■ PROBLEM TO WORK ON ■
Output the data below exactly, images excluded.

(Saved entries)
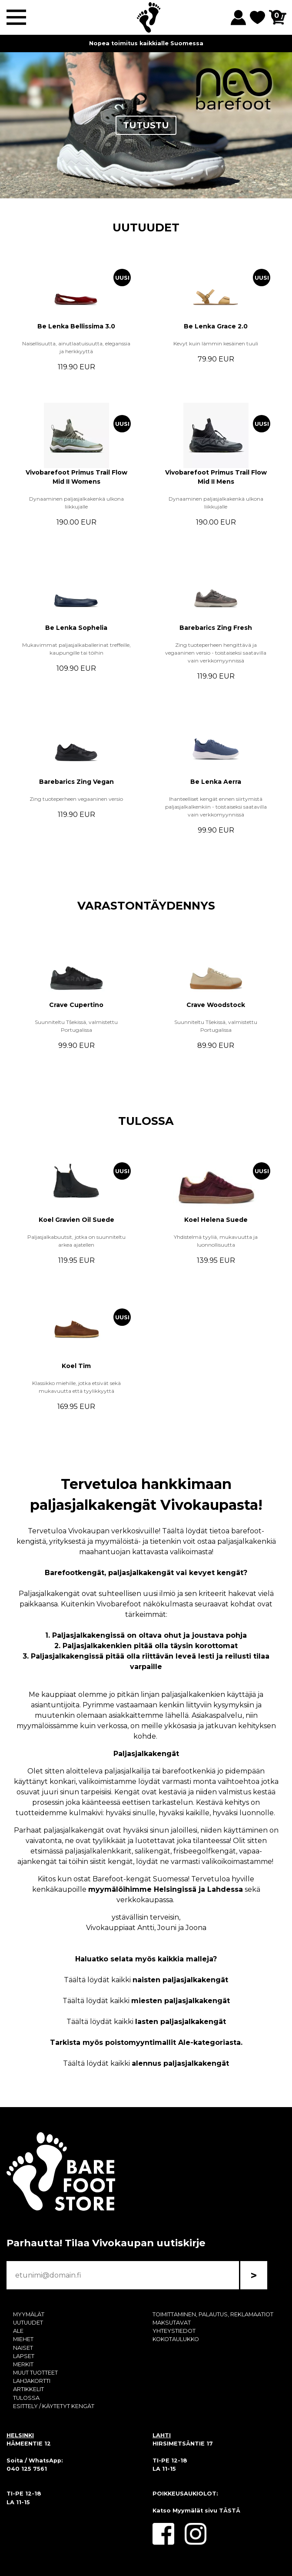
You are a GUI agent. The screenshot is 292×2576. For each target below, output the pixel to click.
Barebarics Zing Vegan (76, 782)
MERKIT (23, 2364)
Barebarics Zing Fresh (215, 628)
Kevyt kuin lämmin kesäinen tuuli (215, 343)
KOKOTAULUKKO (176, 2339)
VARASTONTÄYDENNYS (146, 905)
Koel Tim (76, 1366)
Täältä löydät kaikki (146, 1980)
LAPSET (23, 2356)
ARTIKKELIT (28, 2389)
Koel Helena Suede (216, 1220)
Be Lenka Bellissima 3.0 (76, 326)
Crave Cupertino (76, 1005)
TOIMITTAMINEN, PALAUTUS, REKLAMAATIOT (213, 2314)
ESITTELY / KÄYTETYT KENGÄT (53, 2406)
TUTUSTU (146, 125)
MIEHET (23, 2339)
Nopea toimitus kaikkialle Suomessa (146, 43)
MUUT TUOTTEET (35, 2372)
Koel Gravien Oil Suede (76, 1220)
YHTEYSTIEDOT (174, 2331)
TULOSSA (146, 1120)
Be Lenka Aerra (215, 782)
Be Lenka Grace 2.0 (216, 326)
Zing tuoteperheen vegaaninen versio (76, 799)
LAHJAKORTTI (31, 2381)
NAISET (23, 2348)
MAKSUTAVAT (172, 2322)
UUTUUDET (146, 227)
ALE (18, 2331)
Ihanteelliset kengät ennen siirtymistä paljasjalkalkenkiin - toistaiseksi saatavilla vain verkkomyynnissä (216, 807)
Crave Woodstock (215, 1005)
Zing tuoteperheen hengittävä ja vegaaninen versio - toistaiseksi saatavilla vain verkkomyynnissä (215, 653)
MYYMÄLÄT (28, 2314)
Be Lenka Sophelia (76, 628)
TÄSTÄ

■ EXERCISE SOLUTION ■
You are a GUI agent. The screenshot is 292×2576. For each target below, output the pixel to click.
Barebarics Zing Vegan (76, 782)
MERKIT (23, 2364)
Barebarics Zing Fresh (215, 628)
Kevyt kuin lämmin kesäinen tuuli (215, 343)
KOKOTAULUKKO (176, 2339)
VARASTONTÄYDENNYS (146, 905)
Koel Tim (76, 1366)
Täältä löydät kaikki (146, 1980)
LAPSET (23, 2356)
ARTIKKELIT (28, 2389)
Koel Helena Suede (216, 1220)
Be Lenka Bellissima 3.0 (76, 326)
Crave Cupertino (76, 1005)
TOIMITTAMINEN, PALAUTUS, REKLAMAATIOT (213, 2314)
ESITTELY / KÄYTETYT KENGÄT (53, 2406)
TUTUSTU (146, 125)
MIEHET (23, 2339)
Nopea toimitus kaikkialle Suomessa (146, 43)
MUUT TUOTTEET (35, 2372)
Koel Gravien Oil Suede (76, 1220)
YHTEYSTIEDOT (174, 2331)
TULOSSA (146, 1120)
Be Lenka Aerra (215, 782)
Be Lenka Grace 2.0 (216, 326)
Zing tuoteperheen vegaaninen versio (76, 799)
LAHJAKORTTI (31, 2381)
NAISET (23, 2348)
MAKSUTAVAT (172, 2322)
UUTUUDET (146, 227)
ALE (18, 2331)
Ihanteelliset kengät ennen siirtymistä paljasjalkalkenkiin - toistaiseksi saatavilla vain verkkomyynnissä (216, 807)
Crave Woodstock (215, 1005)
Zing tuoteperheen hengittävä ja vegaaninen versio - toistaiseksi saatavilla vain verkkomyynnissä (215, 653)
MYYMÄLÄT (28, 2314)
Be Lenka Sophelia (76, 628)
TÄSTÄ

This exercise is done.